Her face is grim. "I… didn't think more about it after that. I thought if they were _his_ , that was just… fine. It's so hard not to admire him. He's a magnificent man. He's like a fire in winter and everyone just huddles close wanting what he has. And if he laughs, you want it to be at a joke you made. If he sighs, you want it to be at a story you told."

"You were his lover."

She flushes. "Yes. No. I don't know. I don't think it meant anything to him. I don't think he expected it to mean anything to me."

I lose interest. "Tell me more about the army."

She looks up. "It's… there's something _wrong_ with them. They don't think about anything but him. They don't talk about anything but him."

"According to you, that's not uncommon."

"Not like this. I've heard couples outside, sometimes, when they're looking for a quiet place to do it. I've heard them _both_ say his name during. And neither of them cares. It's not natural."

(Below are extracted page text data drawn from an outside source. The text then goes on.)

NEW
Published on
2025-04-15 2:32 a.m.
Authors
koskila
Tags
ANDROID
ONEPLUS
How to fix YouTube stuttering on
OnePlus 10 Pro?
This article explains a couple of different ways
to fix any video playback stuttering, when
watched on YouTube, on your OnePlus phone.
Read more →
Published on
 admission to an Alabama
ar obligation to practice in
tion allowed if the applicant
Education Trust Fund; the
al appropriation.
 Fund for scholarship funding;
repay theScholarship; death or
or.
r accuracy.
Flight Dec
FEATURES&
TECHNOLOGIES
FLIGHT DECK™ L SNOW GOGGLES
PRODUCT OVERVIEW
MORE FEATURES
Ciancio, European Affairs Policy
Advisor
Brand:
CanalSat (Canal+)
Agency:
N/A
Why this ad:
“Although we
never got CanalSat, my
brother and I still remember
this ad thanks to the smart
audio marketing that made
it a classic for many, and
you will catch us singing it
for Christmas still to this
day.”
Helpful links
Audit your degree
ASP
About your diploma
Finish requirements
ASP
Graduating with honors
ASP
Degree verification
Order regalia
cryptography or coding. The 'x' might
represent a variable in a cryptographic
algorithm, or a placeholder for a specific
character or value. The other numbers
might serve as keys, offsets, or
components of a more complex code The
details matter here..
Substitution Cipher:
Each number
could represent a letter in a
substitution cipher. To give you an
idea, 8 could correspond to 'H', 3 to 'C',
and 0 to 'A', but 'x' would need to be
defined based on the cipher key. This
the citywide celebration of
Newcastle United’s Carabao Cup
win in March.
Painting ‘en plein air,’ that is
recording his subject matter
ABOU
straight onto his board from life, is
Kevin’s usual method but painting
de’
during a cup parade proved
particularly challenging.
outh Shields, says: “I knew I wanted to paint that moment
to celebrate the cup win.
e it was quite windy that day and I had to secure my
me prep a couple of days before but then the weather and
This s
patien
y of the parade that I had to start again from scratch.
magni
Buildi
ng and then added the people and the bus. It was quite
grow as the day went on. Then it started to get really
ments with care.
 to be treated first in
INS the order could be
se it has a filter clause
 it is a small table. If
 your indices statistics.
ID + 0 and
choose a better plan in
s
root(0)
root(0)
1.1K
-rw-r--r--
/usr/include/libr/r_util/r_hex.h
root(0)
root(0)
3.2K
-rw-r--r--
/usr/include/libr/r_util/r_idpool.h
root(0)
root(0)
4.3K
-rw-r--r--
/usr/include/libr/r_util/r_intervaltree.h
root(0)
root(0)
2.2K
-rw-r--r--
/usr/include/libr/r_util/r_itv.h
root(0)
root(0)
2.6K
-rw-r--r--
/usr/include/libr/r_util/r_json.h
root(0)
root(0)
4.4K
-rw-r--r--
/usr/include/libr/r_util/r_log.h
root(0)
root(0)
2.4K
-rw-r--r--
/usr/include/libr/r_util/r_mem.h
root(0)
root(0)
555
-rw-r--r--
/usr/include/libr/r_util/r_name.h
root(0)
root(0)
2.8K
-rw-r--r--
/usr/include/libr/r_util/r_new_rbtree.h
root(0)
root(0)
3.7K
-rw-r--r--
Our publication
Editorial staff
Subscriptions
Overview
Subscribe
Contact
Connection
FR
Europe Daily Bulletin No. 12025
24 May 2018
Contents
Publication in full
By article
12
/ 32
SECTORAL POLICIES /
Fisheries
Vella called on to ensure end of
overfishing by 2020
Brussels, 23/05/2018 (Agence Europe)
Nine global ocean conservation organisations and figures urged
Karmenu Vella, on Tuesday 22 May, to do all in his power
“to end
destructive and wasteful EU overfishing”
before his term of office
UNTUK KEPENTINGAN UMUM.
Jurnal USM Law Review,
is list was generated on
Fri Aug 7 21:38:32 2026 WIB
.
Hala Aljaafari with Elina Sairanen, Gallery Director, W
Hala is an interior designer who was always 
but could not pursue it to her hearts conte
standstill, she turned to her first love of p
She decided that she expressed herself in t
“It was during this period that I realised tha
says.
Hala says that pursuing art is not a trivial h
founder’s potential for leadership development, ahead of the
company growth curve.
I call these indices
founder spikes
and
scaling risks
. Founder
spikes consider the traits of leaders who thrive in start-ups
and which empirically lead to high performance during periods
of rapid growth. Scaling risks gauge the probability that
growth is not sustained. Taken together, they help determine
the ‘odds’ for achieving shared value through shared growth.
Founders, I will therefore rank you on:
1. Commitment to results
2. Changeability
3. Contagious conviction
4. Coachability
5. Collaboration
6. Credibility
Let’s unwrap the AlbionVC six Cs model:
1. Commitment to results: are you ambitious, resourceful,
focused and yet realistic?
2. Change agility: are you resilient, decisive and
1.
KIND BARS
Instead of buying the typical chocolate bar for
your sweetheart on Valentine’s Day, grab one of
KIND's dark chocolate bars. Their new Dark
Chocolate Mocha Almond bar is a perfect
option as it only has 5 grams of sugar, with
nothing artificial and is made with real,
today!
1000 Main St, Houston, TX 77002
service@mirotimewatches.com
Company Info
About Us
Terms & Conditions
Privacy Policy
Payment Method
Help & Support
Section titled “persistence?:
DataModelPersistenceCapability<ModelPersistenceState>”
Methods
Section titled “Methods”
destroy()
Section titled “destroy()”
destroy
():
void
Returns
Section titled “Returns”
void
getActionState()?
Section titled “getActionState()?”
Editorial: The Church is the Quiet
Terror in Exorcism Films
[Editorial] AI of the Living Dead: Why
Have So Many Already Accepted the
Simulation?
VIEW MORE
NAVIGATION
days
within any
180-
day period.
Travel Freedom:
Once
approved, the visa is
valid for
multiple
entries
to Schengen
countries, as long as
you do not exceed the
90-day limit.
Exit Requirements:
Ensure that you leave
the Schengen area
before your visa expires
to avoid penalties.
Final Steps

"And then he came to see them?"

"Yes," she says, chewing her lip again. "but he wouldn't let them know he was there. He's got so many tricks now. He can be invisible if he wants. He stayed with me while he was here, told me I wasn't to tell anyone he was around, or why he'd come. But he wanted to know about the army. Who'd been here longest. What they thought about him. If any had left and not come back."

"And your answers?"

She shakes her head. "They wouldn't leave. They love him. They'd die for him. And they think that this is where he wants them to be."

"What did he say to that?"

"He laughed. He always laughs."

I am curious, but I ignore it. The army is nothing to me. "And your second lie? Where is he?"

"I don't know," she says again. "He went out one day and when he came back he… wasn't happy. Not… not _angry_ really, just… he's usually so contented. So satisfied with everything. It's like the world just bends over backwards for him."

"Or just bends over," I murmur.

She doesn't notice, too caught up in her tale. "But this time he was disappointed. Aggravated. Kept muttering to himself. He ended up standing in front of my map for about half an hour. Then he cut into it. Two places. He left the knife stuck in the wall, and then he just turned and left. Not even a goodbye." She bows her head, voice tightening. "The courier came a few weeks later. My father, writing to tell me about my mother."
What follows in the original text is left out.